Human Germ-Line Interventions: The French Legal Framework

Abstract

CRISPR Cas9 technique has questioned worldwide its implementation with regards to the existing ethical and legal frameworks. In France, strong debates have occurred in several arenas from professionals to ethicists and lawyers as well as politicians. If all of them acknowledge the scientific progress brought by the discovery of these “molecular scissors” and their abilities to constitute a new pathway for the treatment of genetic diseases in the future, they all agree on the need for an agenda setting in order to evaluate the capacity of the technique to reach the clinic embedded in an agreed ethical and legal framework.

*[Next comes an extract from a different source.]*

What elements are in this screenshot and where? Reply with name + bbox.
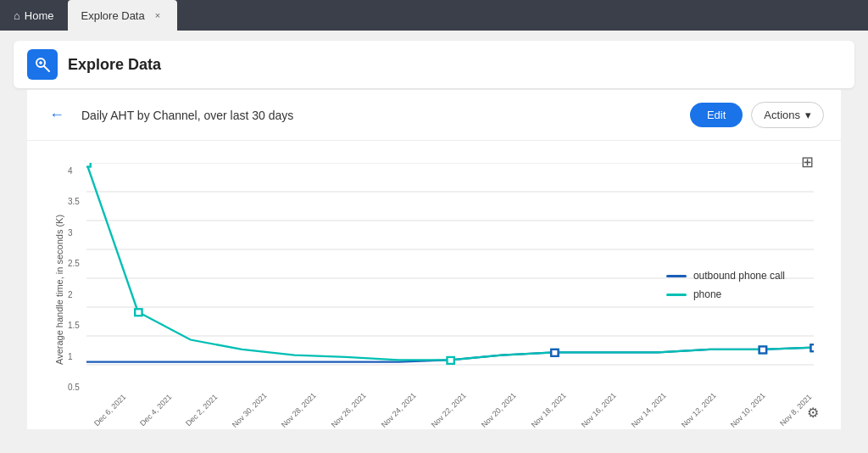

The main argument for using CRISPR (clustered regularly interspaced short palindromic repeat) Cas9 with caution was based on the legal impossibility to modify the genome of a human being to be transmitted to the next generation. Germ line editing can be used in the future for treating somatic diseases (in one single person) or on embryos or gametes. The main difference between the two approaches is constituted by the level of the intervention. In the first approach, the therapy will only be used for one person targeting its own cells which can be legally qualified as a human intervention. In the second case, the rationale is to modify one DNA sequence (and/or to replace it) in germ-line. In that case the modification will be transmitted to future generation. From a legal perspective the emergence of CRISPR Cas9 interrogates its qualification and its legal regime. In order to classify this innovation among the legal categories already adopted in the French legal framework, we must investigate the current legal principles stated in the French laws and then the criteria to be applied to this new kind of gene intervention.